On Monday, hundreds including Councilwoman Elizabeth Crowley, Borough President Helen Marshall and members of the Queens Civic Congress gathered for a “Stand Up for Libraries Rally” at the Flushing branch on Main Street. “One of our nation’s most precious resources is access to books and educational material,” said Crowley (D-Middle Village). “It is simply outrageous to cut library hours… The library is a cornerstone of a quality education for any student.”
With the city and state facing huge budget deficits, Queens Library is facing a $13.9 million reduction in its funding. As a result, the majority of branches in Queens will likely be closed on weekends starting July 1. In addition, Queens Library’s staff will have to be reduced by 279 positions, or 24%.
“Our library system here in Queens is the busiest in the world and provides a multitude of services to America’s most diverse population. Today’s rally is aimed at focusing attention on the consequences of a proposed budget reduction of $17 million. Among other things, the library’s workforce would be reduced, every community library would be closed on weekends and building maintenance would be curtailed,” said Queens Borough President Helen Marshall.
Queens Library has the largest circulation of any library system in the country, serving about 2.2 million residents annually at 62 branches. In 2007, more than 450,000 people attended the free programs offered by the library on a variety of topics.
“This will essentially shut people out from library services,” said James Van Bramer, chief external affairs officer for Queens Library. “For the sake of our kids and our job seekers, the mayor needs to look at all citywide agencies and must first cut wasteful spending rather than cutting out hours for learning… That is not something that should be happening in a difficult economic time.”
Crowley noted that a significant number of residents in neighborhoods such as Maspeth, Middle Village, Glendale and Richmond Hill rely on library services. “Cutting library hours will have an economic impact on our community: professionals rely on Internet provided at libraries to do their work, and adults use the library’s resources to look for job opportunities.”

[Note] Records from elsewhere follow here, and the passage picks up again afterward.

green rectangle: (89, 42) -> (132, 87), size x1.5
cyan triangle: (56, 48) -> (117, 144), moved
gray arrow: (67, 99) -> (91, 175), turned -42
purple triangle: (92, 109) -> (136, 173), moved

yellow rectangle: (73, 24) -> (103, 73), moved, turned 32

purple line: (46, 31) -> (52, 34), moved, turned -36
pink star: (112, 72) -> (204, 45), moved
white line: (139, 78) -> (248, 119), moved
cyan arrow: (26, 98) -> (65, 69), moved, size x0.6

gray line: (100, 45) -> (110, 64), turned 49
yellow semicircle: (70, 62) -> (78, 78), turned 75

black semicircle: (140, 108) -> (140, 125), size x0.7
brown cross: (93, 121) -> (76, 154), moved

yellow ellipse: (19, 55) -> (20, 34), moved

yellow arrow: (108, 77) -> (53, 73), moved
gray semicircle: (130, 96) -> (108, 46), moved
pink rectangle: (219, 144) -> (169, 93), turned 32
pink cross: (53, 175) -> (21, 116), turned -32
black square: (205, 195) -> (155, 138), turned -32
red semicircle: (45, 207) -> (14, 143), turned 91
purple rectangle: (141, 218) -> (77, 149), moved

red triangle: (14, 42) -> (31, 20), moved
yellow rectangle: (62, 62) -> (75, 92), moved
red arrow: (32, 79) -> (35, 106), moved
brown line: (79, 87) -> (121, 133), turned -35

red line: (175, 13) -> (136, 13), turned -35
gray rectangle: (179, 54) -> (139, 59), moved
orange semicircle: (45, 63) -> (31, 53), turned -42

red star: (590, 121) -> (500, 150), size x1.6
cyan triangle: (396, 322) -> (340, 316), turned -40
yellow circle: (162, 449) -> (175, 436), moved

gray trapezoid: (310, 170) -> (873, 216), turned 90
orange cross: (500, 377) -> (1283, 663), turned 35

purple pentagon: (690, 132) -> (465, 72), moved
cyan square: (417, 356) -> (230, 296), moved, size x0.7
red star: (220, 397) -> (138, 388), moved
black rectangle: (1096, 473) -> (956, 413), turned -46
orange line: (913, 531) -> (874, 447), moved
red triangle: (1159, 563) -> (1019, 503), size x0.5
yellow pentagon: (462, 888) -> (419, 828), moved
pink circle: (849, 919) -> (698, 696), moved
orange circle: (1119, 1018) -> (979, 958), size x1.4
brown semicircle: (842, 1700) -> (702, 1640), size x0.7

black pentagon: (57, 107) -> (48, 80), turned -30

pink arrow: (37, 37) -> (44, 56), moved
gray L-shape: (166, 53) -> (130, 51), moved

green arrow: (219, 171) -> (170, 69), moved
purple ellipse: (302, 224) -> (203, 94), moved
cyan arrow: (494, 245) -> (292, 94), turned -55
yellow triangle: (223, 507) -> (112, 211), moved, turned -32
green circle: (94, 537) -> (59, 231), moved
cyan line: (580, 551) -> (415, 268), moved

In April, Crowley rallied with second grade students and teachers from PS 87 to protest proposed cuts to weekend and extended hours. Later that month she wrote to City Council Speaker Christine Quinn and Mayor Michael Bloomberg urging them to find a way to keep the Queens libraries open. She is also fighting to secure millions of dollars in capital funding to upgrade library facilities. “For the sake of our kids and our job seekers, the Mayor needs to look at all citywide agencies and must first cut wasteful spending rather than cutting out hours for learning,” she said.
More than 60,000 residents have signed a petition supporting library funding, and another rally is planned for outside City Hall on May 28. The system has already endured about $5 million in budget cuts, forcing officials to eliminate the mobile book service and close the art gallery in the main branch in Jamaica.